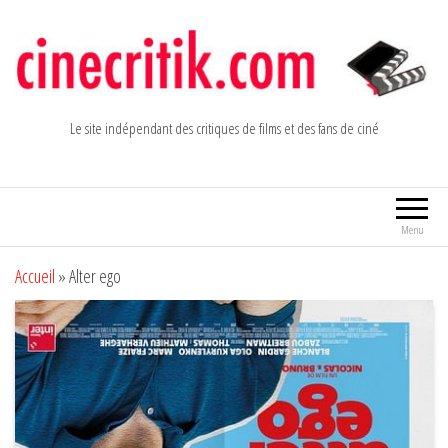
Aller
au
contenu
Le site indépendant des critiques de films et des fans de ciné
Menu
Accueil
»
Alter ego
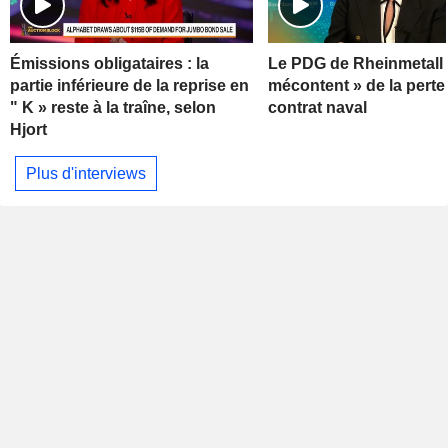
Émissions obligataires : la
Le PDG de Rheinmetall 
partie inférieure de la reprise en
mécontent » de la perte
" K » reste à la traîne, selon
contrat naval
Hjort
Plus d'interviews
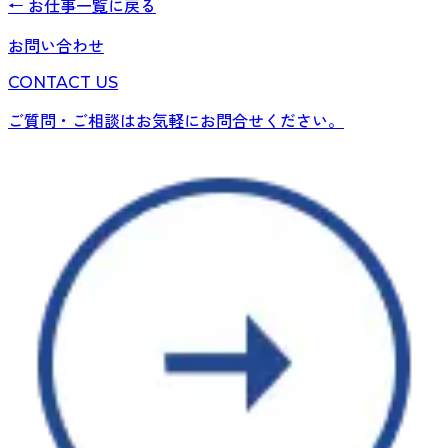
← お仕事一覧に戻る
お問い合わせ
CONTACT US
ご質問・ご相談はお気軽にお問合せください。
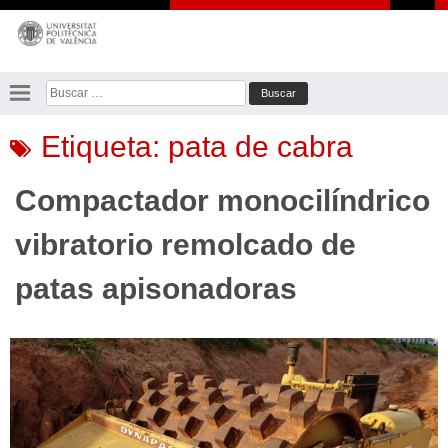
Saltar
al
contenido
Buscar:
Etiqueta:
pata de cabra
Compactador monocilíndrico
vibratorio remolcado de
patas apisonadoras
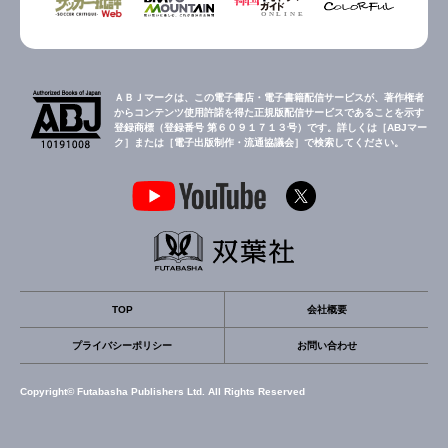
ＡＢＪマークは、この電子書店・電子書籍配信サービスが、著作権者
からコンテンツ使用許諾を得た正規版配信サービスであることを示す
登録商標（登録番号 第６０９１７１３号）です。詳しくは［ABJマー
ク］または［電子出版制作・流通協議会］で検索してください。
TOP
会社概要
プライバシーポリシー
お問い合わせ
Copyright© Futabasha Publishers Ltd. All Rights Reserved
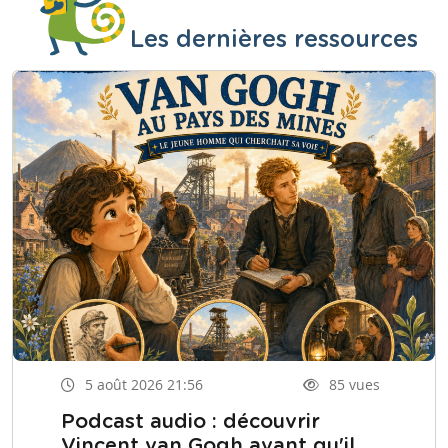
Les dernières ressources
5 août 2026 21:56
85 vues
Podcast audio : découvrir
Vincent van Gogh avant qu'il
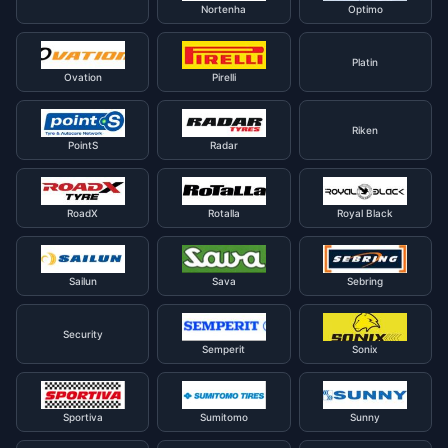
Nortenha
Optimo
Platin
Ovation
Pirelli
Riken
PointS
Radar
RoadX
Rotalla
Royal Black
Sailun
Sava
Sebring
Security
Semperit
Sonix
Sportiva
Sumitomo
Sunny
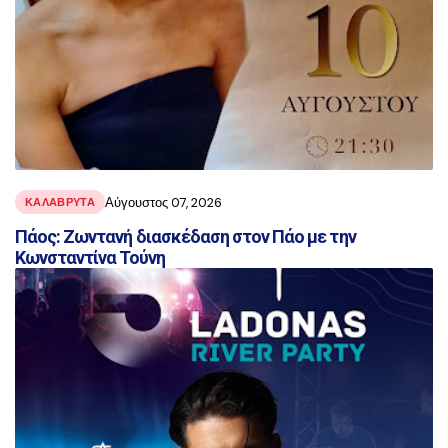
Αύγουστος 07, 2026
ΚΑΛΑΒΡΥΤΑ
Πάος: Ζωντανή διασκέδαση στον Πάο με την
Κωνσταντίνα Τούνη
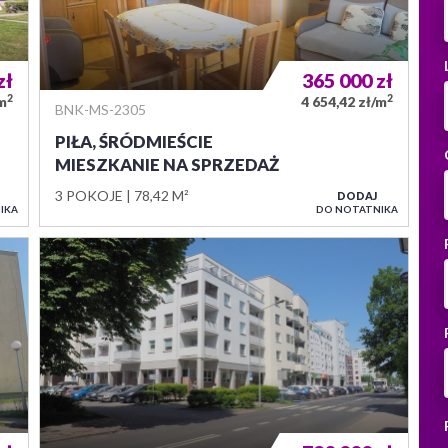
zł
365 000
zł
2
2
/m
4 654,42 zł/m
BNK-MS-2305
PIŁA, ŚRÓDMIEŚCIE
MIESZKANIE NA SPRZEDAŻ
3 POKOJE
78,42 M²
DODAJ
IKA
DO NOTATNIKA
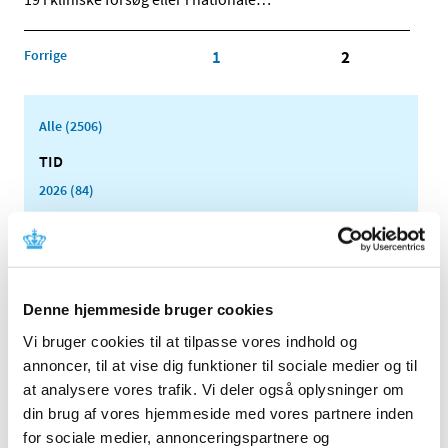
Forrige
1
2
Alle (2506)
TID
2026 (84)
2025 (158)
2024 (224)
2023 (195)
2022 (197)
Denne hjemmeside bruger cookies
2021 (516)
Vi bruger cookies til at tilpasse vores indhold og
2020 (263)
annoncer, til at vise dig funktioner til sociale medier og til
december (24)
at analysere vores trafik. Vi deler også oplysninger om
november (33)
din brug af vores hjemmeside med vores partnere inden
oktober (20)
for sociale medier, annonceringspartnere og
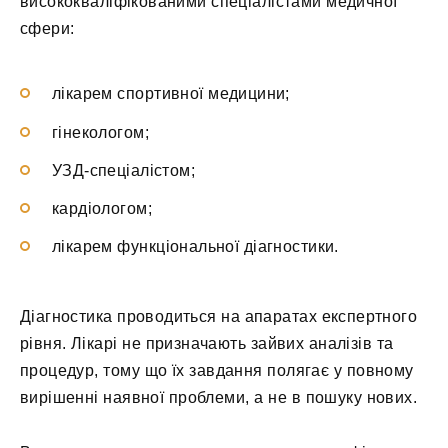
висококваліфікованими спеціалістами медичної
сфери:
лікарем спортивної медицини;
гінекологом;
УЗД-спеціалістом;
кардіологом;
лікарем функціональної діагностики.
Діагностика проводиться на апаратах експертного
рівня. Лікарі не призначають зайвих аналізів та
процедур, тому що їх завдання полягає у повному
вирішенні наявної проблеми, а не в пошуку нових.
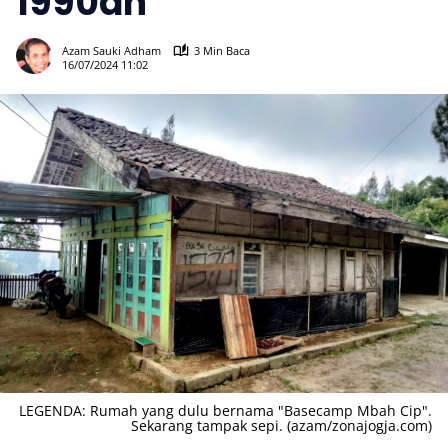
1990an
882
Azam Sauki Adham
3 Min Baca
16/07/2024 11:02
LEGENDA: Rumah yang dulu bernama "Basecamp Mbah Cip".
Sekarang tampak sepi. (azam/zonajogja.com)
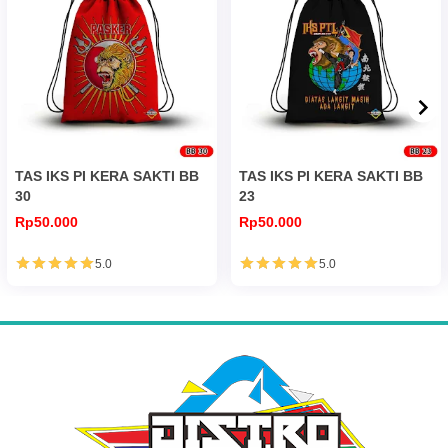
TAS IKS PI KERA SAKTI BB
TAS IKS PI KERA SAKTI BB
30
23
Rp50.000
Rp50.000
5.0
5.0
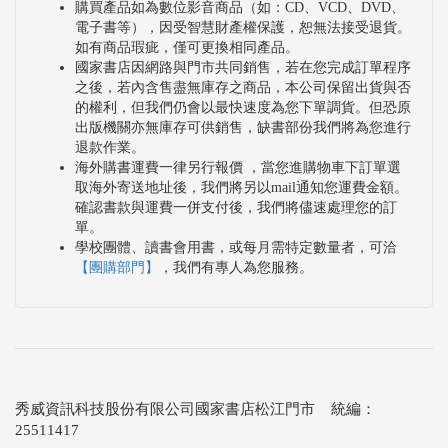
購買產品如為數位影音商品（如：CD、VCD、DVD、
電子書等），因受智慧財產權保護，恕無法接受退貨。
如有商品瑕疵，僅可更換相同產品。
國家書店因網路與門市共同銷售，若在您完成訂單程序
之後，若內含售盡無庫存之商品，本公司保留出貨與否
的權利，但我們仍會以最快速度為您下單調貨。但恐原
出版機關亦無庫存可供銷售，缺書部份我們將為您進行
退款作業。
海外購書運費一律另行報價 ，當您進購物車下訂單選
取海外寄送地址後，我們將另以mail通知您運費金額。
確認書款與運費一併支付後，我們將儘速處理您的訂
單。
學校團體、讀書會用書，或每月需特定數量者，可洽
【團購部門】
，我們有專人為您服務。
秀威資訊科技股份有限公司國家書店松江門市 統編：
25511417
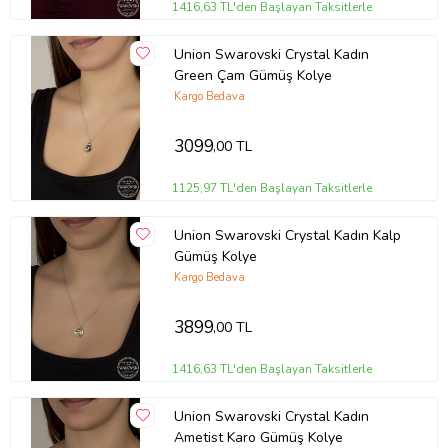
1416,63 TL'den Başlayan Taksitlerle
Union Swarovski Crystal Kadın
Green Çam Gümüş Kolye
Kargo Bedava
3099
,00 TL
1125,97 TL'den Başlayan Taksitlerle
Union Swarovski Crystal Kadın Kalp
Gümüş Kolye
Kargo Bedava
3899
,00 TL
1416,63 TL'den Başlayan Taksitlerle
Union Swarovski Crystal Kadın
Ametist Karo Gümüş Kolye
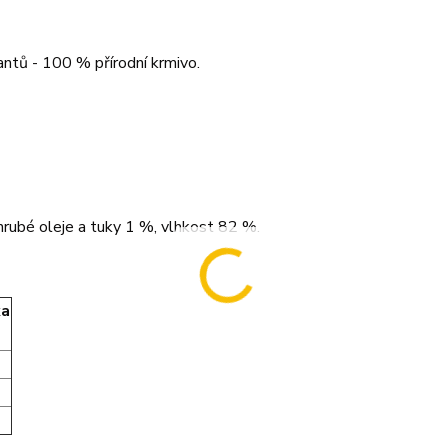
vantů - 100 % přírodní krmivo.
hrubé oleje a tuky 1 %, vlhkost 82 %.
ka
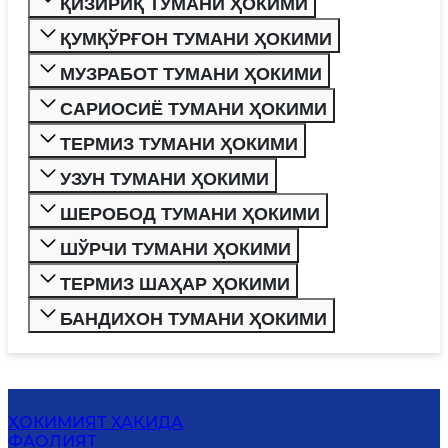
ҚИЗИРИҚ ТУМАНИ ҲОКИМИ
ҚУМҚЎРҒОН ТУМАНИ ҲОКИМИ
МУЗРАБОТ ТУМАНИ ҲОКИМИ
САРИОСИЁ ТУМАНИ ҲОКИМИ
ТЕРМИЗ ТУМАНИ ҲОКИМИ
УЗУН ТУМАНИ ҲОКИМИ
ШЕРОБОД ТУМАНИ ҲОКИМИ
ШЎРЧИ ТУМАНИ ҲОКИМИ
ТЕРМИЗ ШАҲАР ҲОКИМИ
БАНДИХОН ТУМАНИ ҲОКИМИ
ҲОКИМИЯТ ҲАҚИДА
ФАОЛИЯТ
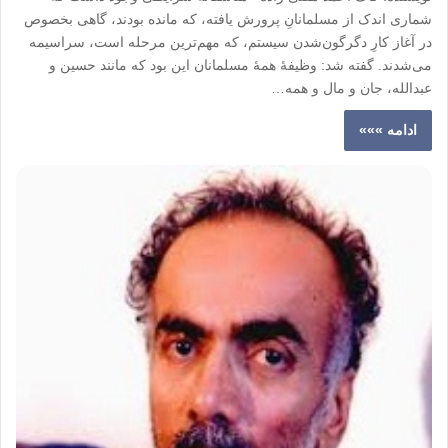
شماری اندک از مسلمانانِ پرورش یافته، که مانده بودند، گاهی بخصوص
در آغاز کارِ دگرگون‌شدن سیستم، که مهم‌ترین مرحله است، سراسیمه
می‌شدند. گفته شد: وظیفۀ همۀ مسلمانان این بود که مانند حسین و
عبدالله، جان و مال و همه…
ادامه »»»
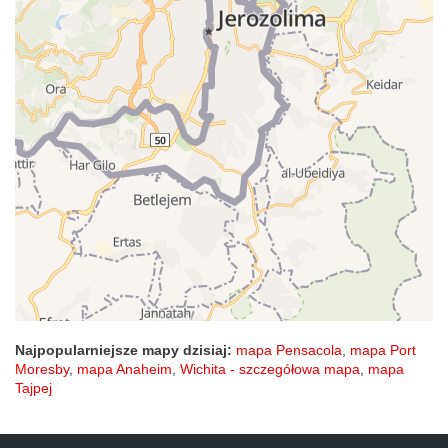
Najpopularniejsze mapy dzisiaj:
mapa Pensacola
,
mapa Port
Moresby
,
mapa Anaheim
,
Wichita - szczegółowa mapa
,
mapa
Tajpej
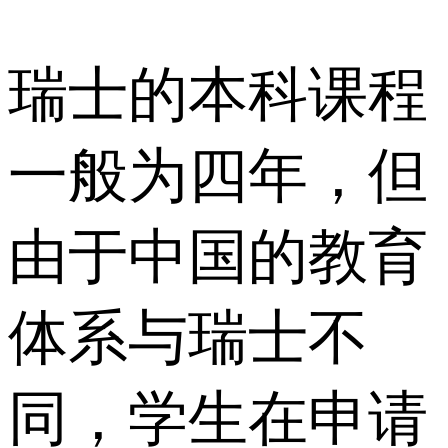
瑞士的本科课程
一般为四年，但
由于中国的教育
体系与瑞士不
同，学生在申请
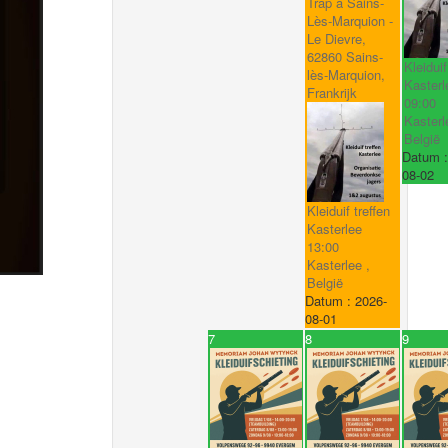
Trap à Sains-
Lès-Marquion -
Le Dievre,
62860 Sains-
Kleiduif
lès-Marquion,
Kasterl
Frankrijk
09:00
Kasterl
België
Datum 
08-02
Kleiduif treffen
Kasterlee
13:00
Kasterlee ,
België
Datum :
2026-
08-01
7
8
9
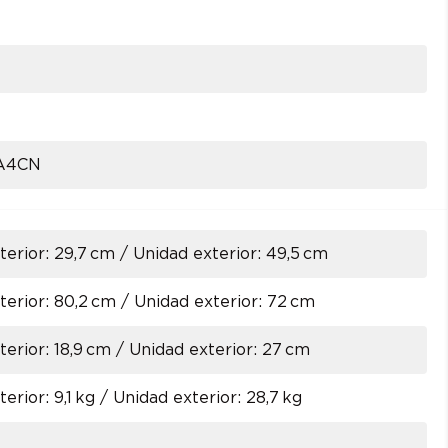
A4CN
terior: 29,7 cm / Unidad exterior: 49,5 cm
terior: 80,2 cm / Unidad exterior: 72 cm
terior: 18,9 cm / Unidad exterior: 27 cm
terior: 9,1 kg / Unidad exterior: 28,7 kg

____

Exercise: Wherever the word "medier" occurs in a line of the listing, copy that line.

Answer box:
annoncer, til at vise dig funktioner til sociale medier og til
for sociale medier, annonceringspartnere og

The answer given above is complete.